A year ago, during a trip to NYC with my MBA colleagues, I visited as many bookstores as the time allowed (one of my favorite activity).
The book “How women rise” was everywhere. As a fan of Marshall Goldsmith’s work in the coaching and leadership field, I got intrigued. I have read many books about leadership, but this one inspired many AHA moments.
The book is about the « 12 habits that hold women back from their Next Raise, Promotion, or Job ».
The authors recognize that women and men face different roadblocks. The skills and habits that may serve women early in their career can block them at a certain level. It’s about being aware of these habits and approaching behavioral change by substituting new habits for old ones.
The book is smart, well documented, & pragmatic. Helgesen and Goldsmith identify the 12 self limiting habits that they believe hold many women back in their career, use real/insightful examples, and offer a practical and measurable action plan.
Habit 1: Reluctance to claim your achievements
Habit 2: Expecting others to spontaneously notice and reward your contribution
Habit 3: Overvaluing Expertise
Habit 4 : Building Rather than leveraging relationships
Habit 5 : Failing to enlist allies from Day One
Habit 6: Putting your job before your career
Habit 7: The Perfection Trap
Habit 8: The disease to please
Habit 9: Minimizing
Habit 10: Too Much
Habit 12 : Letting your radar distract you
While reading and rereading the book, I discovered that I’m good at almost the twelve of them. Some examples:
I’m a Ruminator In Chief (habit 11): rewriting a story over and over while being hard on myself.
A perfectionist (habit 3): I shifted from Marketing to Human Resources a few years ago and naturally overvalued the HR expertise and undervalued many other strengths and skills from my previous experiences.
The disease to please (habit 8) is such a part of my culture. In Morroco, where I grew up and lived for 30 years, we have a word that is so embedded in the culture: « Hchouma », a kind of « shame on you ». Every time I wanted to say No to someone or something, I got the « Hchouma » feedback. Being a good person means not disappointing others, therefore pleasing them is socially vital.
Pleasing everyone is humanly impossible (unless you are a pizza :))
With a colleague who was reading the book, we decided to use it as a starting point to raise awareness about the subject, give space for women to gather and share their experiences to grow together and mentor each other.

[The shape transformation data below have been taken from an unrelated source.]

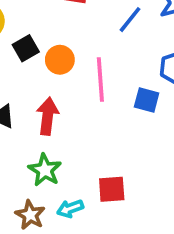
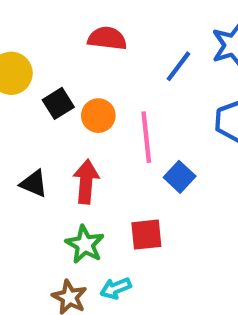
blue square: (147, 100) -> (180, 177), moved, turned 30
red square: (112, 189) -> (146, 235), moved

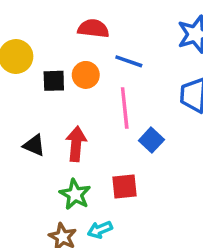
blue line: (178, 66) -> (129, 61), moved, turned 72
black square: (58, 103) -> (54, 81), turned 30
orange circle: (98, 116) -> (86, 75), moved

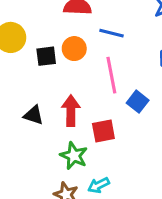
red square: (125, 187) -> (103, 131), moved

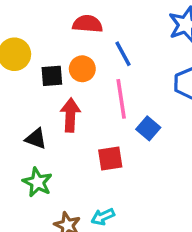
blue line: (112, 33) -> (123, 54), turned 45
red arrow: (71, 111) -> (70, 115), moved
green star: (74, 156) -> (37, 182), moved

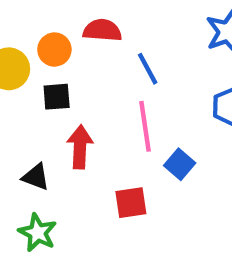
orange circle: (82, 69) -> (54, 50), moved

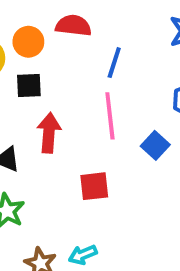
blue line: (148, 69) -> (114, 63), turned 44
blue square: (180, 164) -> (155, 145), moved

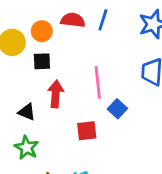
blue line: (114, 63) -> (103, 20), moved
blue square: (155, 145) -> (117, 109), moved

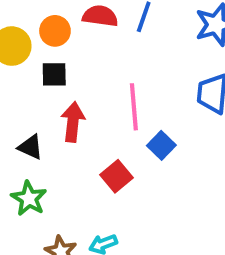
red square: (87, 131) -> (116, 176), turned -35

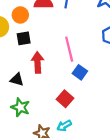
blue square: (161, 145) -> (80, 72), moved
red square: (116, 176) -> (65, 99), moved

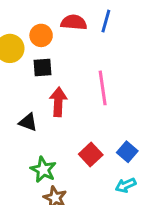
blue square: (80, 72) -> (127, 152), moved
green star: (20, 107) -> (43, 170), moved
cyan arrow: (64, 126) -> (126, 185), moved

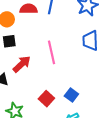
red arrow: (58, 102) -> (22, 64), turned 48

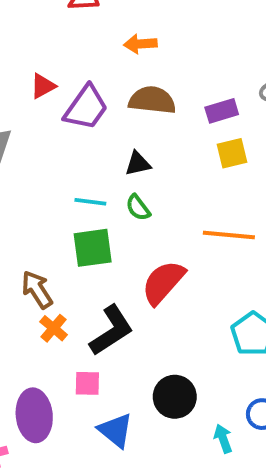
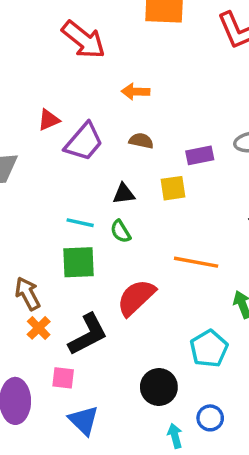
brown semicircle: (152, 100) -> (141, 141), size x0.6
yellow square: (232, 153) -> (173, 188), moved
black circle: (175, 397) -> (159, 387), moved

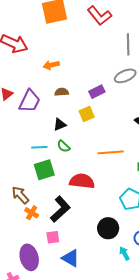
red semicircle: (136, 297) -> (82, 181), turned 65

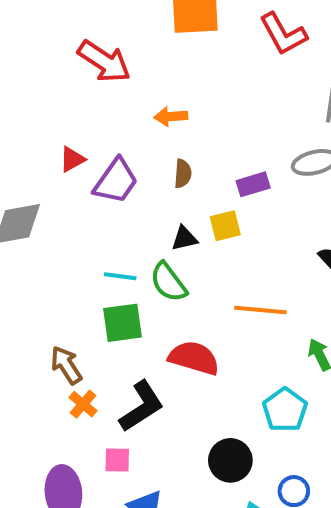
brown semicircle: (62, 92) -> (183, 174), turned 88
black triangle: (60, 124) -> (184, 238), moved
green semicircle: (63, 146) -> (169, 282), size x1.5

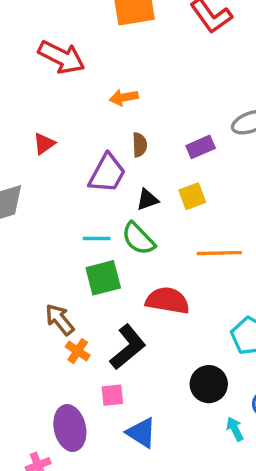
purple trapezoid: (116, 181) -> (107, 173), moved
yellow square: (225, 226) -> (192, 196), moved

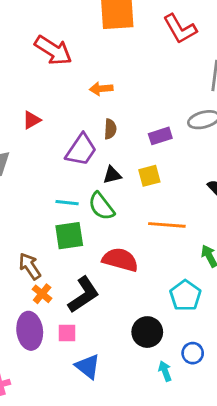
purple ellipse: (70, 428) -> (30, 331), moved

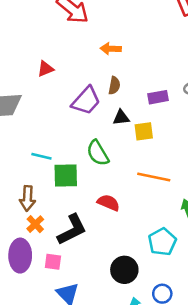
black triangle: (112, 175) -> (121, 118), moved
cyan line: (67, 203) -> (41, 156), moved
red semicircle: (120, 260) -> (108, 203), size x0.7
brown arrow: (30, 266) -> (27, 198), turned -150

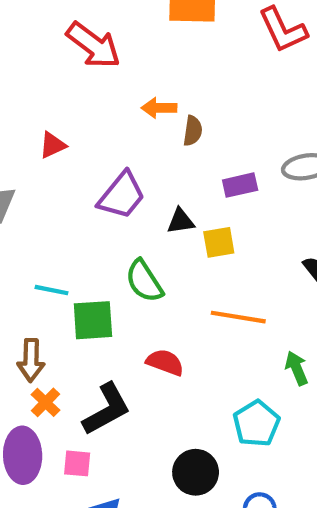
brown semicircle: (114, 86) -> (193, 131), moved

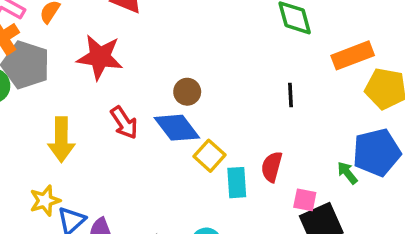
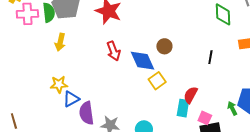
brown circle: (187, 92) -> (164, 46), moved
yellow arrow: (61, 140) -> (60, 42), moved, size x0.7
cyan rectangle: (237, 183) -> (183, 108), moved

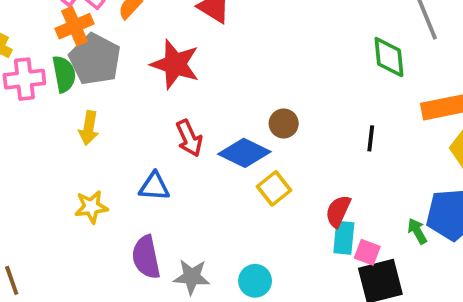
blue diamond: (143, 61) -> (244, 153), turned -36
blue triangle: (71, 99) -> (154, 186), moved, turned 36
cyan rectangle: (183, 108) -> (344, 238), moved

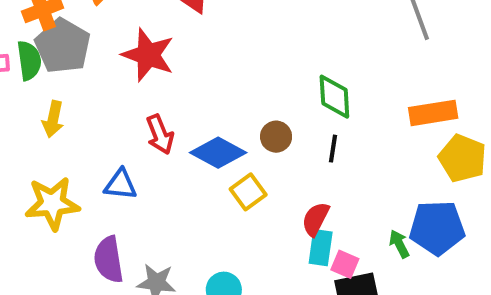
green diamond: (389, 57) -> (334, 97), moved
brown circle: (284, 123) -> (276, 137), moved
black line: (371, 138) -> (333, 149), moved
yellow star: (91, 207) -> (52, 203), size x1.5

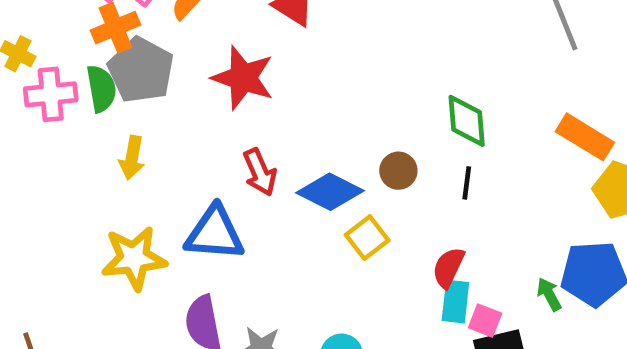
orange rectangle: (433, 113) -> (585, 137), turned 42
blue triangle: (120, 184) -> (215, 233), size x1.5

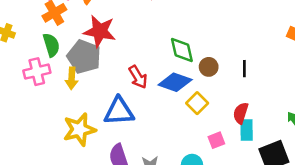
gray pentagon: (141, 70) -> (84, 57), moved
red star: (243, 78) -> (100, 31), moved
pink cross: (51, 94) -> (37, 72), moved
green diamond: (467, 121) -> (182, 50), moved
pink square: (485, 320) -> (216, 140), moved, turned -35

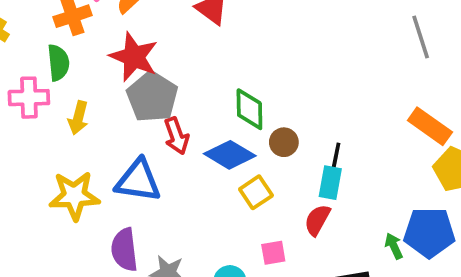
gray pentagon: (84, 57) -> (152, 97), moved
cyan rectangle: (247, 130) -> (330, 183), moved

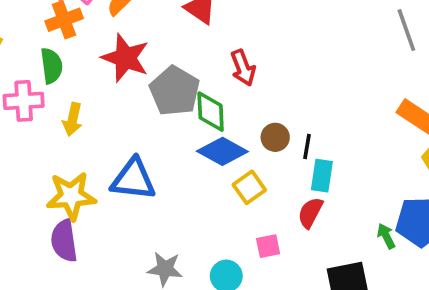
gray pentagon: (152, 97) -> (175, 91), moved
green diamond: (249, 109) -> (211, 112), moved
red arrow: (176, 136) -> (243, 68), moved
black line: (336, 155) -> (307, 146), moved
purple semicircle: (124, 250) -> (64, 241), moved

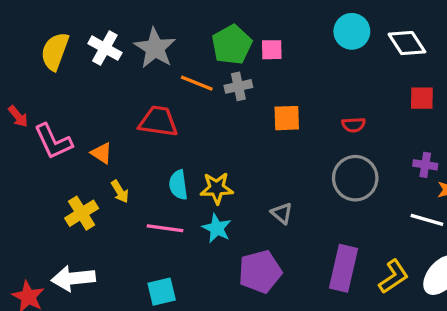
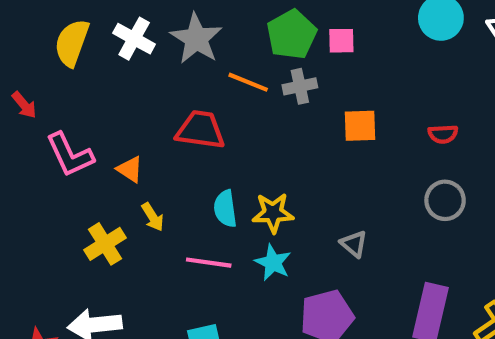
red arrow: (18, 116) -> (24, 105), moved
gray circle: (355, 178) -> (445, 200), size x0.7

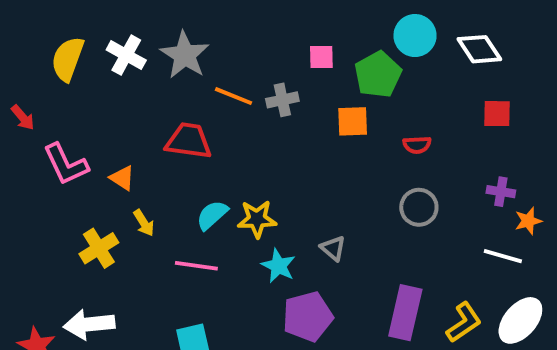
green pentagon: (292, 34) -> (378, 75), moved
orange square: (360, 126) -> (353, 121), moved
cyan semicircle: (225, 209) -> (212, 215), turned 56
cyan star: (273, 263) -> (278, 266), moved

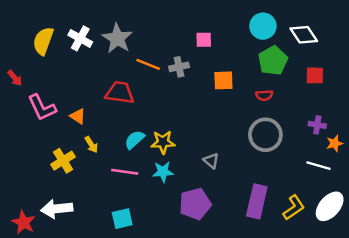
green pentagon: (378, 75) -> (273, 61), moved
gray circle: (419, 207) -> (265, 135), size x1.4
cyan star: (278, 266) -> (163, 172), moved, turned -30

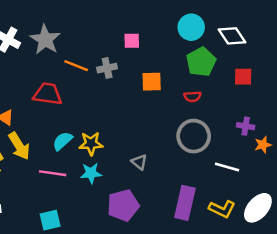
yellow arrow: (91, 145) -> (19, 146), size x1.6
white line: (319, 166) -> (227, 167), moved
yellow L-shape: (294, 208) -> (222, 209), turned 60

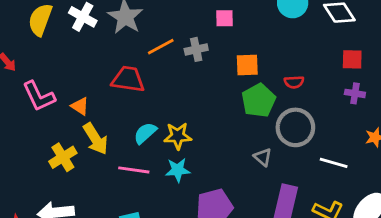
green pentagon: (201, 62) -> (259, 100), moved
orange line: (76, 66) -> (161, 47), turned -50
purple cross: (246, 126) -> (355, 93), moved
gray triangle: (139, 162) -> (263, 157), moved

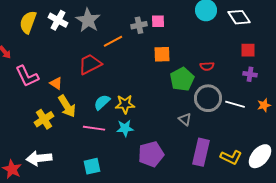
gray cross: (196, 49) -> (139, 25), moved
orange square: (247, 65) -> (162, 54), moved
red trapezoid: (128, 79) -> (90, 64), turned -35
white line: (334, 163) -> (235, 104), moved

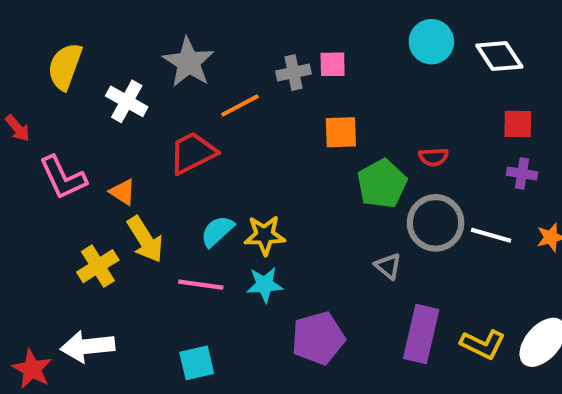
white cross: (58, 20) -> (127, 101), moved

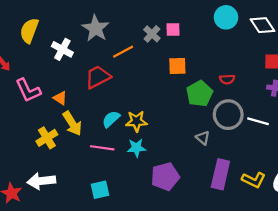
gray cross: (293, 73) -> (152, 34), turned -35

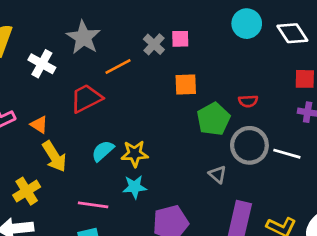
yellow cross: (47, 138) -> (27, 191), moved
pink line: (102, 148) -> (93, 205), moved

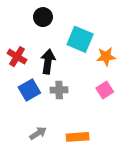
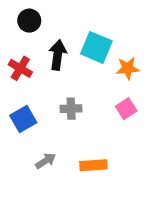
black circle: (43, 17) -> (29, 21), moved
black arrow: (48, 62) -> (58, 55), moved
blue square: (29, 90) -> (23, 119), moved

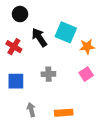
black arrow: (58, 55) -> (39, 37), turned -42
blue square: (23, 119) -> (16, 81), turned 30
gray arrow: (46, 161) -> (31, 110), turned -72

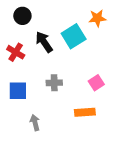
cyan square: (66, 32) -> (74, 36), turned 35
orange star: (87, 47) -> (97, 18), moved
orange rectangle: (64, 113) -> (85, 112), moved

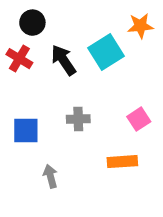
red cross: (16, 52) -> (19, 59), moved

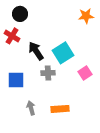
cyan square: (106, 52) -> (63, 53), moved
black arrow: (64, 60) -> (36, 51), moved
orange rectangle: (122, 162) -> (60, 109), moved

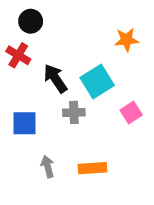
orange star: (86, 16) -> (126, 40), moved

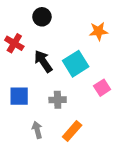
black circle: (31, 21) -> (42, 17), moved
gray cross: (74, 112) -> (58, 100), moved
orange rectangle: (92, 168) -> (72, 131), turned -45

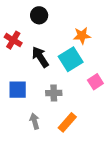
orange star: (98, 31) -> (82, 36), moved

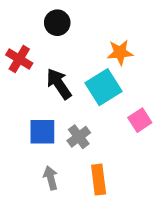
blue square: (18, 90) -> (42, 132), moved
gray cross: (54, 93) -> (79, 137), turned -35
orange rectangle: (67, 122) -> (99, 180), turned -48

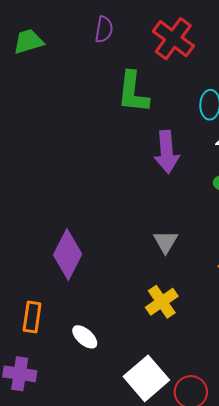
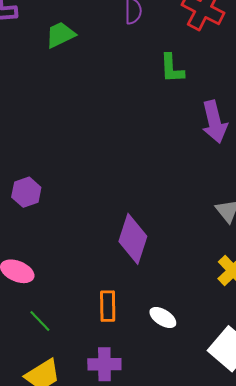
green L-shape: (133, 92) -> (172, 68), size x0.7

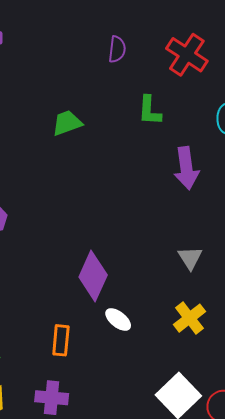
green trapezoid: (60, 35) -> (67, 123), moved
white ellipse: (163, 318) -> (118, 319), moved

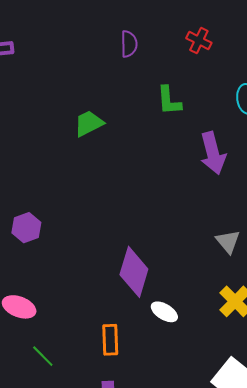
red cross: (187, 55) -> (199, 40), size x0.6

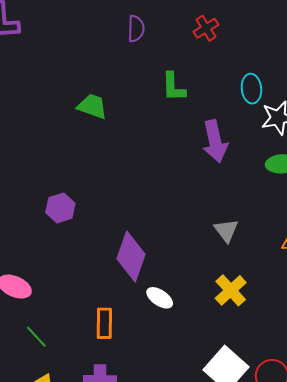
red cross: (199, 40) -> (206, 28), turned 30
green trapezoid: (89, 123) -> (92, 106), turned 44
purple hexagon: (26, 228) -> (60, 208), moved

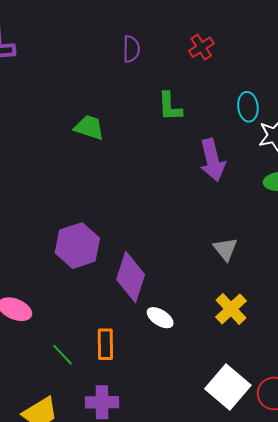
purple hexagon: (60, 208) -> (77, 246), moved, size x1.5
green line: (36, 337) -> (63, 355), moved

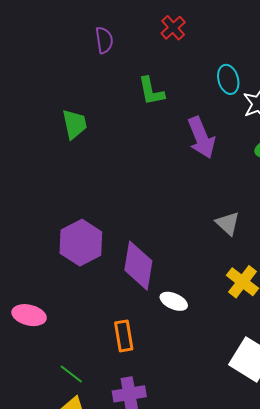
green trapezoid: (89, 127) -> (74, 124), turned 68
green line: (63, 355) -> (71, 374), moved

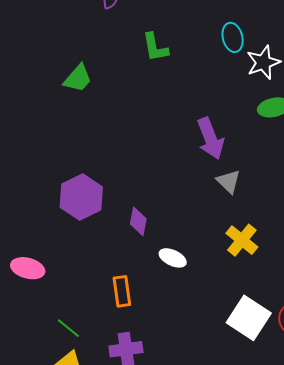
green trapezoid: (74, 124) -> (78, 78), turned 52
purple arrow: (201, 138) -> (210, 139), moved
purple diamond: (138, 266) -> (138, 221), size x0.6

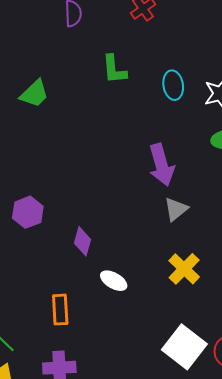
cyan ellipse: (233, 37) -> (173, 85), moved
gray triangle: (229, 181) -> (176, 209), turned 32
purple hexagon: (81, 197) -> (28, 212), size x0.7

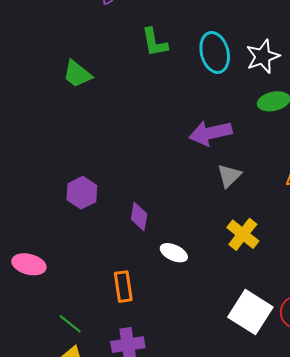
cyan ellipse: (173, 85) -> (215, 52), size x1.4
green trapezoid: (34, 94) -> (77, 74), turned 88
purple arrow: (161, 165) -> (211, 133), turned 99

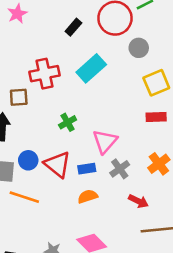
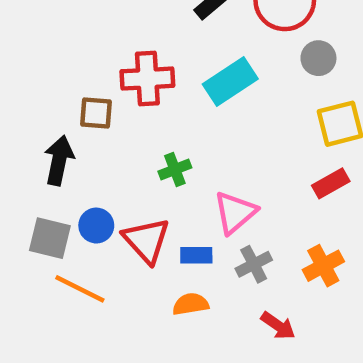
red rectangle: (156, 117) -> (331, 183), turned -36

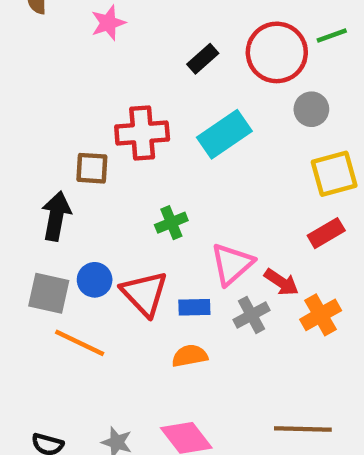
red arrow: (278, 326) -> (281, 282), moved

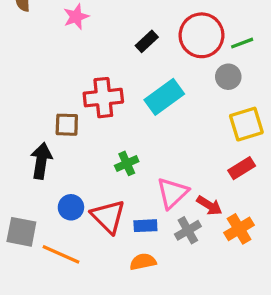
green line: (332, 35) -> (242, 43), moved
gray square: (49, 293) -> (21, 232), moved

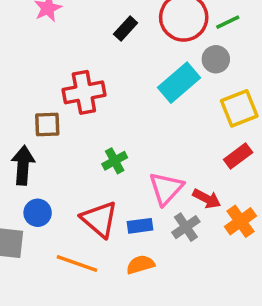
cyan rectangle: (164, 97) -> (179, 83), moved
blue circle: (71, 207) -> (38, 213), moved
orange line: (61, 254) -> (77, 263), moved

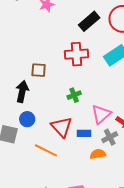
black rectangle: (126, 28) -> (89, 21), size x1.5
red cross: (84, 92) -> (77, 54), moved
orange semicircle: (140, 265) -> (98, 154), moved

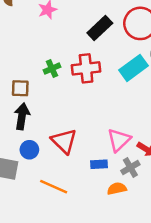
brown square: (39, 70) -> (20, 88), moved
green cross: (74, 95) -> (52, 69), moved
red triangle: (62, 127) -> (64, 141), moved

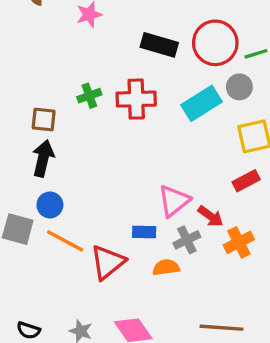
black rectangle: (100, 28) -> (159, 45), turned 55
red triangle: (64, 141) -> (108, 262), moved, turned 32
orange line: (54, 187) -> (65, 241), moved

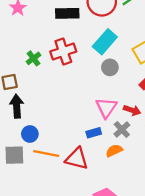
gray circle: (239, 87) -> (110, 67), moved
red triangle: (108, 262) -> (77, 159), turned -50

To sum up, I learned a lot by reading the book, developing the material, and facilitating some sessions across different cultures and functions.
- I used to believe that tailored leadership for women is diminishing, thinking that men and women are equal… after a few pages, I got hooked entirely… I found myself hoping I had access to a book like this earlier and thinking that every single woman should read it and pass it to the next generation.
- Not all women will relate to the twelve habits. Each one has her own experience that shaped behavior and created habits. The more we speak about the 12 patterns and question ourselves, the more we increase awareness and trigger change.
- The culture factor might impact behaviors. For example, for some women coming from more collective cultures (check out Hofstede work for more details about culture’s differences), personal branding is a muscle to develop.
- This kind of work is critical to raise awareness, start the conversation, and plant growing seeds. However, in the corporate world, we need other actions to force the diversity mix. A lot has been said about the topic…
- Ted Jenkins, CEO of Intel, says there are four types of power: (i) Power of expertise, (ii) Power of connections, (iii) Power of personal authority or charisma and (iv) Power of position. Organizations are healthy when all four types of power are in balance.